──────── Provided records ────────

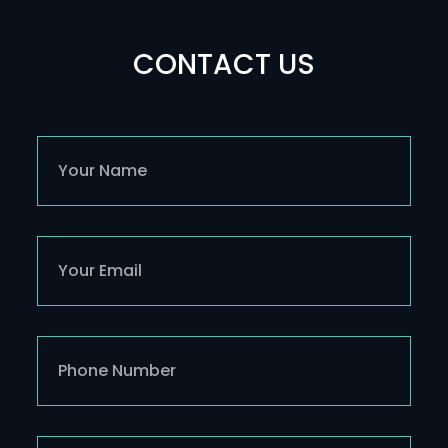
CONTACT US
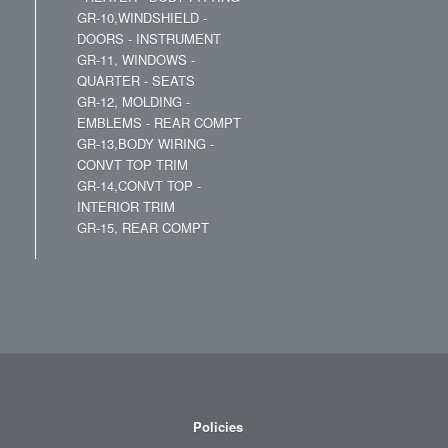
GR-10,WINDSHIELD -
DOORS - INSTRUMENT
GR-11, WINDOWS -
QUARTER - SEATS
GR-12, MOLDING -
EMBLEMS - REAR COMPT
GR-13,BODY WIRING -
CONVT TOP TRIM
GR-14,CONVT TOP -
INTERIOR TRIM
GR-15, REAR COMPT
Policies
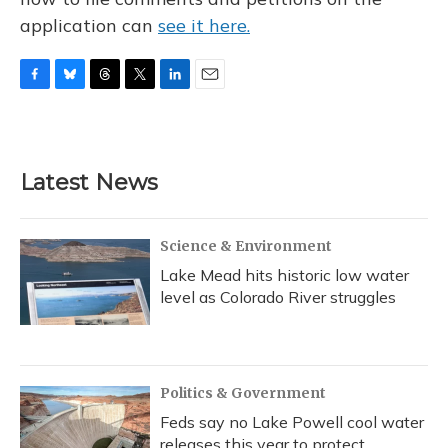
application can
see it here.
F
B
T
T
L
E
a
l
h
w
i
m
c
u
r
i
n
a
e
e
e
t
k
i
b
s
a
t
e
l
Latest News
o
k
d
e
d
o
y
s
r
I
k
n
Science & Environment
Lake Mead hits historic low water
level as Colorado River struggles
Politics & Government
Feds say no Lake Powell cool water
releases this year to protect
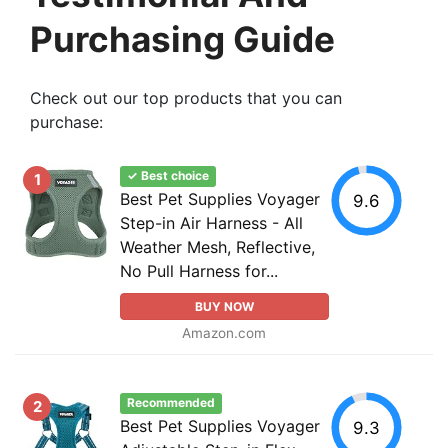
Purchasing Guide
Check out our top products that you can
purchase:
✓ Best choice
1
Best Pet Supplies Voyager
9.6
Step-in Air Harness - All
Weather Mesh, Reflective,
No Pull Harness for...
BUY NOW
Amazon.com
Recommended
2
Best Pet Supplies Voyager
9.3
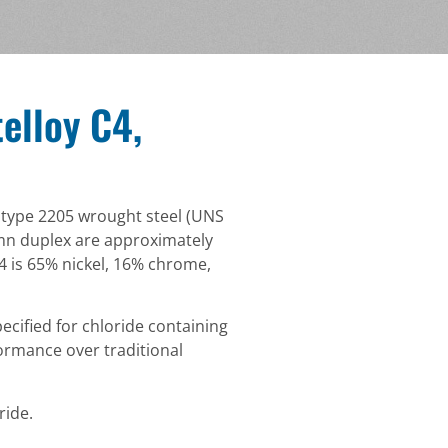
elloy C4,
x type 2205 wrought steel (UNS
3mn duplex are approximately
4 is 65% nickel, 16% chrome,
ecified for chloride containing
ormance over traditional
ride.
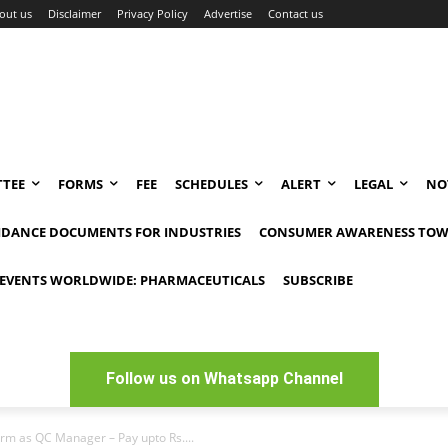
out us
Disclaimer
Privacy Policy
Advertise
Contact us
TEE
FORMS
FEE
SCHEDULES
ALERT
LEGAL
NO
IDANCE DOCUMENTS FOR INDUSTRIES
CONSUMER AWARENESS TOW
EVENTS WORLDWIDE: PHARMACEUTICALS
SUBSCRIBE
Follow us on Whatsapp Channel
rm as QC Manager – Pay upto Rs....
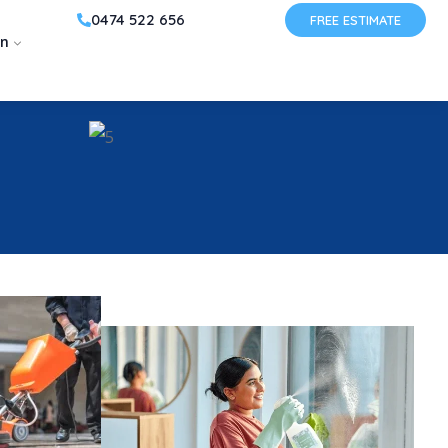
0474 522 656
FREE ESTIMATE
on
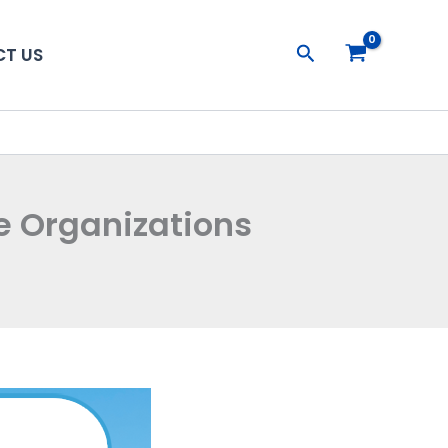
Search
T US
le Organizations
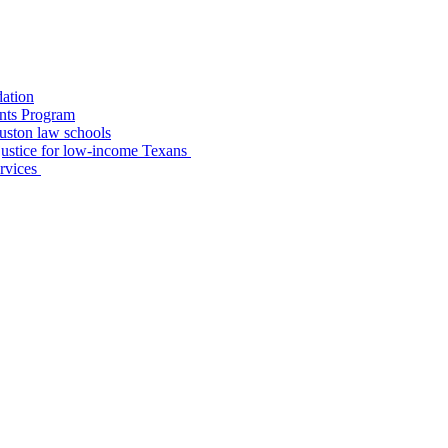
dation
nts Program
uston law schools
o justice for low-income Texans
ervices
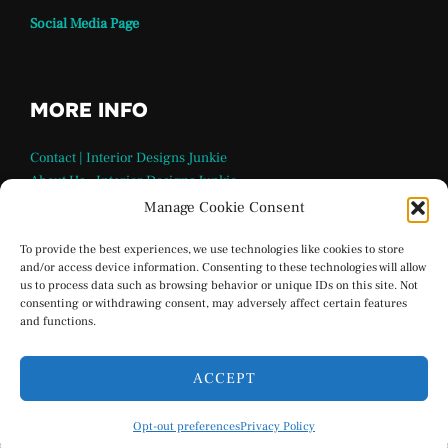
Social Media Page
MORE INFO
Contact | Interior Designs Junkie
About Us – Interior Designs Junkie
Our Team
Manage Cookie Consent
FAQ Page | Interior Design Junkie
Terms and Conditions
To provide the best experiences, we use technologies like cookies to store
and/or access device information. Consenting to these technologies will allow
Privacy Policy
us to process data such as browsing behavior or unique IDs on this site. Not
Interior Designs Junkie Social Media
consenting or withdrawing consent, may adversely affect certain features
Opt-out preferences
and functions.
ACCEPT
Privacy Policy
Opt-out preferences
Privacy Policy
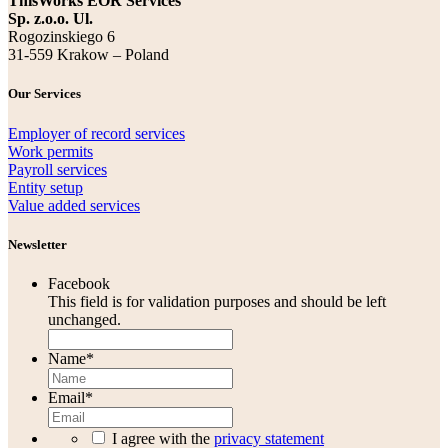
ThisWorks EOR Services
Sp. z.o.o. Ul.
Rogozinskiego 6
31-559 Krakow – Poland
Our Services
Employer of record services
Work permits
Payroll services
Entity setup
Value added services
Newsletter
Facebook
This field is for validation purposes and should be left
unchanged.
Name
*
Email
*
I agree with the
privacy statement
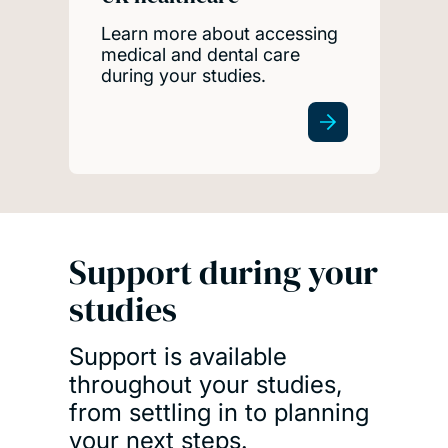
Learn more about accessing
medical and dental care
during your studies.
Support during your
studies
Support is available
throughout your studies,
from settling in to planning
your next steps.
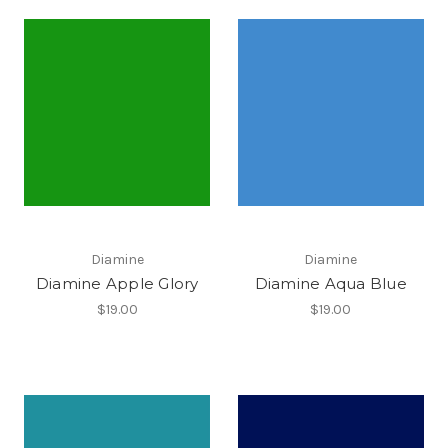
Diamine
Diamine
Diamine Apple Glory
Diamine Aqua Blue
$19.00
$19.00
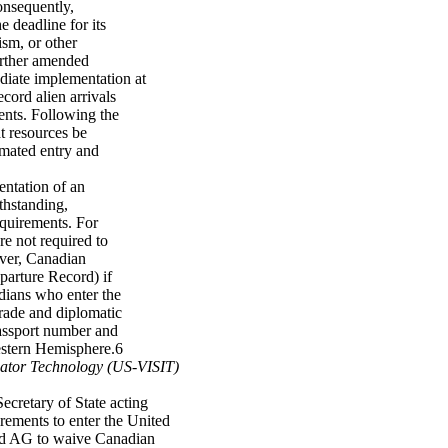
onsequently,
 deadline for its
ism, or other
further amended
iate implementation at
ecord alien arrivals
ents. Following the
t resources be
omated entry and
ntation of an
thstanding,
quirements. For
e not required to
over, Canadian
eparture Record) if
adians who enter the
trade and diplomatic
 passport number and
Western Hemisphere.6
icator Technology (US-VISIT)
ecretary of State acting
irements to enter the United
and AG to waive Canadian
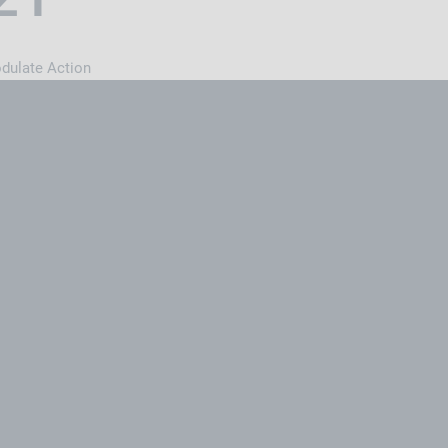
odulate Action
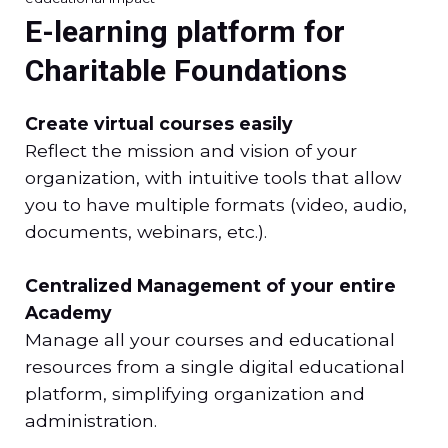
E-learning platform for
Charitable Foundations
Create virtual courses easily
Reflect the mission and vision of your
organization, with intuitive tools that allow
you to have multiple formats (video, audio,
documents, webinars, etc.).
Centralized Management of your entire
Academy
Manage all your courses and educational
resources from a single digital educational
platform, simplifying organization and
administration.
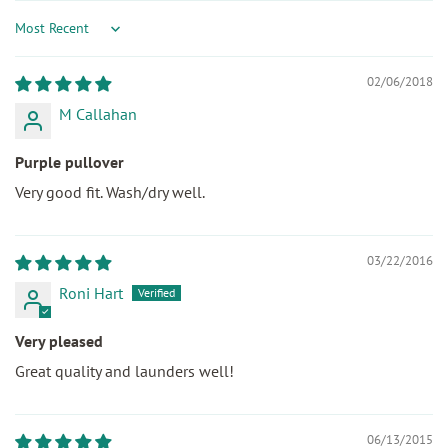
Sort by
02/06/2018
M Callahan
Purple pullover
Very good fit. Wash/dry well.
03/22/2016
Roni Hart
Very pleased
Great quality and launders well!
06/13/2015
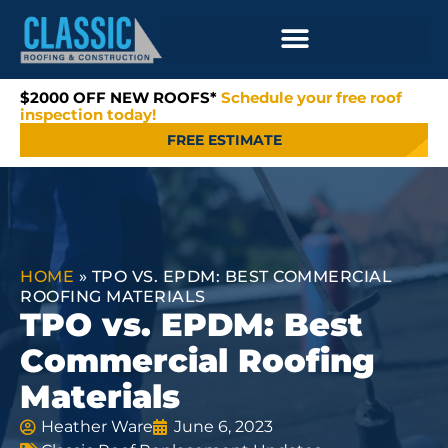
$2000 OFF NEW ROOFS*
Schedule your free roof
inspection today!
FREE ESTIMATE
HOME
»
TPO VS. EPDM: BEST COMMERCIAL
ROOFING MATERIALS
TPO vs. EPDM: Best
Commercial Roofing
Materials
Heather Ware
June 6, 2023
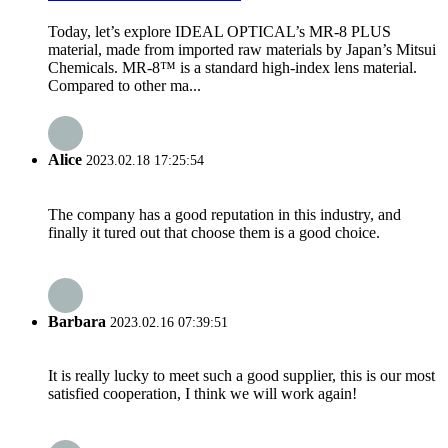
Today, let’s explore IDEAL OPTICAL’s MR-8 PLUS
material, made from imported raw materials by Japan’s Mitsui
Chemicals. MR-8™ is a standard high-index lens material.
Compared to other ma...
Alice
2023.02.18 17:25:54
The company has a good reputation in this industry, and
finally it tured out that choose them is a good choice.
Barbara
2023.02.16 07:39:51
It is really lucky to meet such a good supplier, this is our most
satisfied cooperation, I think we will work again!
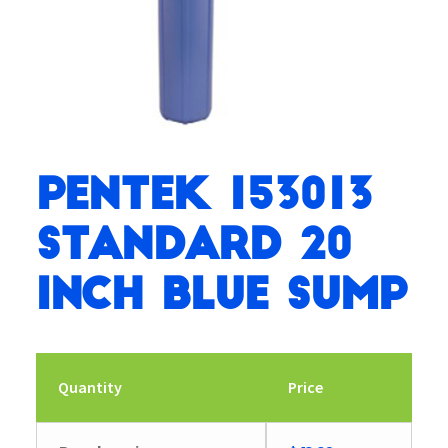
Pentek 153013
Standard 20
inch Blue Sump
Quantity
Price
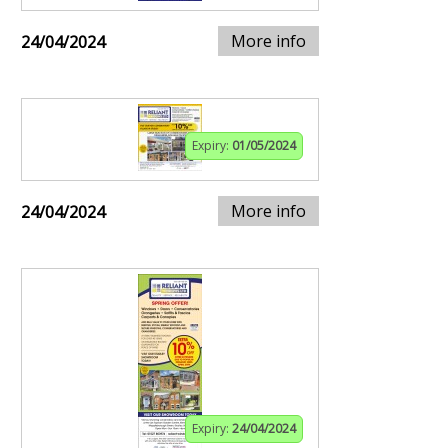
More info
24/04/2024
Expiry:
01/05/2024
More info
24/04/2024
Expiry:
24/04/2024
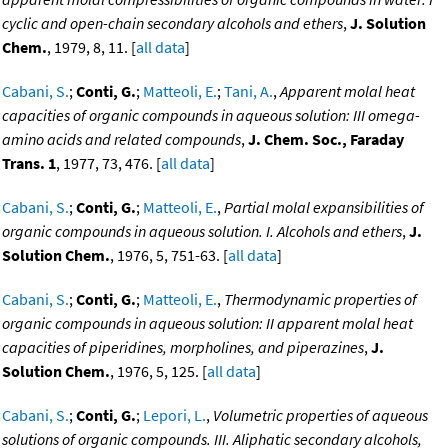
cyclic and open-chain secondary alcohols and ethers
,
J. Solution
Chem.
, 1979, 8, 11. [
all data
]
Cabani, S.
;
Conti, G.
;
Matteoli, E.
;
Tani, A.
,
Apparent molal heat
capacities of organic compounds in aqueous solution: III omega-
amino acids and related compounds
,
J. Chem. Soc., Faraday
Trans. 1
, 1977, 73, 476. [
all data
]
Cabani, S.
;
Conti, G.
;
Matteoli, E.
,
Partial molal expansibilities of
organic compounds in aqueous solution. I. Alcohols and ethers
,
J.
Solution Chem.
, 1976, 5, 751-63. [
all data
]
Cabani, S.
;
Conti, G.
;
Matteoli, E.
,
Thermodynamic properties of
organic compounds in aqueous solution: II apparent molal heat
capacities of piperidines, morpholines, and piperazines
,
J.
Solution Chem.
, 1976, 5, 125. [
all data
]
Cabani, S.
;
Conti, G.
;
Lepori, L.
,
Volumetric properties of aqueous
solutions of organic compounds. III. Aliphatic secondary alcohols,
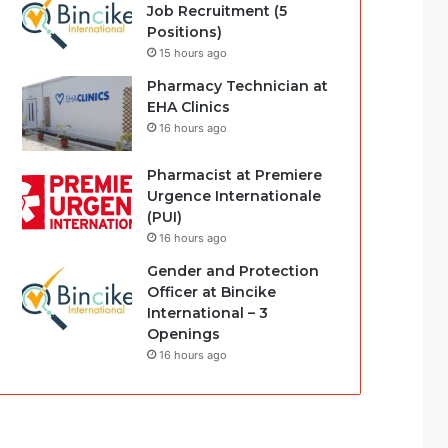
Job Recruitment (5
Positions)
15 hours ago
Pharmacy Technician at
EHA Clinics
16 hours ago
Pharmacist at Premiere
Urgence Internationale
(PUI)
16 hours ago
Gender and Protection
Officer at Bincike
International – 3
Openings
16 hours ago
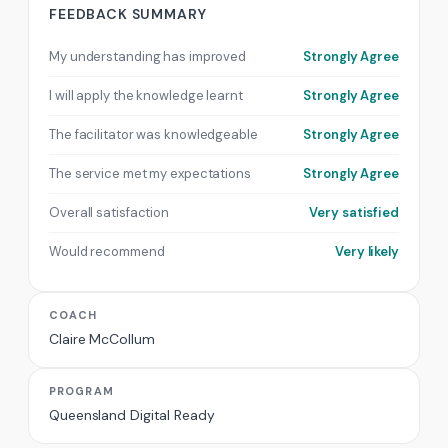
FEEDBACK SUMMARY
My understanding has improved
Strongly Agree
I will apply the knowledge learnt
Strongly Agree
The facilitator was knowledgeable
Strongly Agree
The service met my expectations
Strongly Agree
Overall satisfaction
Very satisfied
Would recommend
Very likely
COACH
Claire McCollum
PROGRAM
Queensland Digital Ready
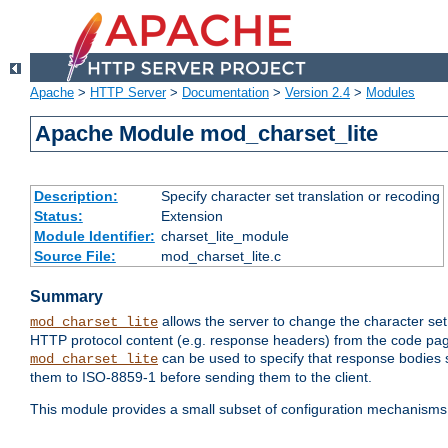
Apache
>
HTTP Server
>
Documentation
>
Version 2.4
>
Modules
Apache Module mod_charset_lite
Description:
Specify character set translation or recoding
Status:
Extension
Module Identifier:
charset_lite_module
Source File:
mod_charset_lite.c
Summary
allows the server to change the character se
mod_charset_lite
HTTP protocol content (e.g. response headers) from the code pag
can be used to specify that response bodies s
mod_charset_lite
them to ISO-8859-1 before sending them to the client.
This module provides a small subset of configuration mechanism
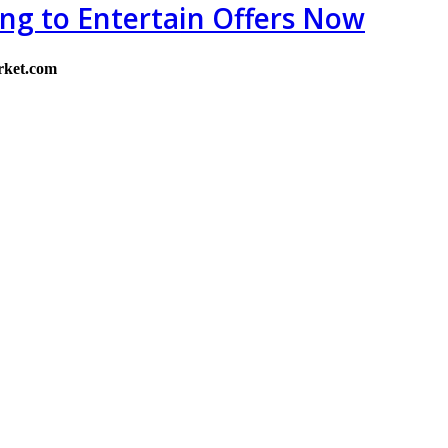
ing to Entertain Offers Now
rket.com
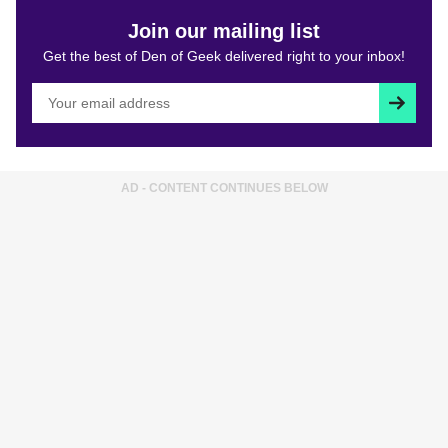
Join our mailing list
Get the best of Den of Geek delivered right to your inbox!
Subscri
AD - CONTENT CONTINUES BELOW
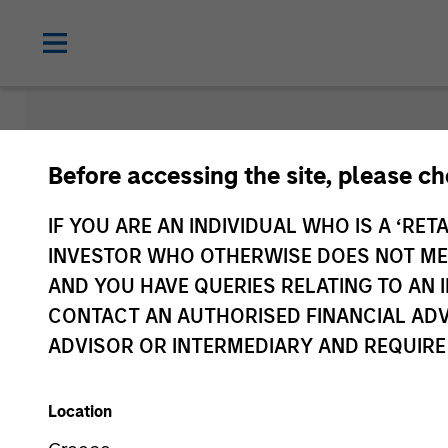
Insights
Before accessing the site, please c
IF YOU ARE AN INDIVIDUAL WHO IS A ‘RETA
INVESTOR WHO OTHERWISE DOES NOT MEET
AND YOU HAVE QUERIES RELATING TO A
CONTACT AN AUTHORISED FINANCIAL ADV
ADVISOR OR INTERMEDIARY AND REQUIRE
Location
All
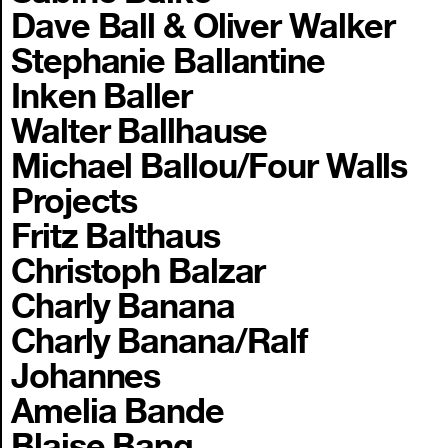
Dave Ball & Oliver Walker
Stephanie Ballantine
Inken Baller
Walter Ballhause
Michael Ballou/Four Walls
Projects
Fritz Balthaus
Christoph Balzar
Charly Banana
Charly Banana/Ralf
Johannes
Amelia Bande
Blaise Bang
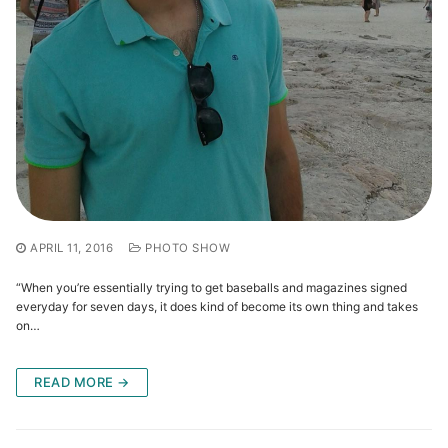
APRIL 11, 2016
PHOTO SHOW
“When you’re essentially trying to get baseballs and magazines signed
everyday for seven days, it does kind of become its own thing and takes
on…
READ MORE →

────────

* Work task *
The lines above from the line with "Volumetric properties of aqueous" through the line with "can be used to specify that response bodies s" are to be given again word for word, with no pictures among them.

* Answer box *
Volumetric properties of aqueous
solutions of organic compounds. III. Aliphatic secondary alcohols,
Job Recruitment (5
Positions)
15 hours ago
Pharmacy Technician at
EHA Clinics
16 hours ago
Pharmacist at Premiere
Urgence Internationale
(PUI)
16 hours ago
Gender and Protection
Officer at Bincike
International – 3
Openings
16 hours ago
FEEDBACK SUMMARY
My understanding has improved
Strongly Agree
I will apply the knowledge learnt
Strongly Agree
The facilitator was knowledgeable
Strongly Agree
The service met my expectations
Strongly Agree
Overall satisfaction
Very satisfied
Would recommend
Very likely
COACH
Claire McCollum
PROGRAM
Queensland Digital Ready
Apache
>
HTTP Server
>
Documentation
>
Version 2.4
>
Modules
Apache Module mod_charset_lite
Description:
Specify character set translation or recoding
Status:
Extension
Module Identifier:
charset_lite_module
Source File:
mod_charset_lite.c
Summary
allows the server to change the character se
mod_charset_lite
HTTP protocol content (e.g. response headers) from the code pag
can be used to specify that response bodies s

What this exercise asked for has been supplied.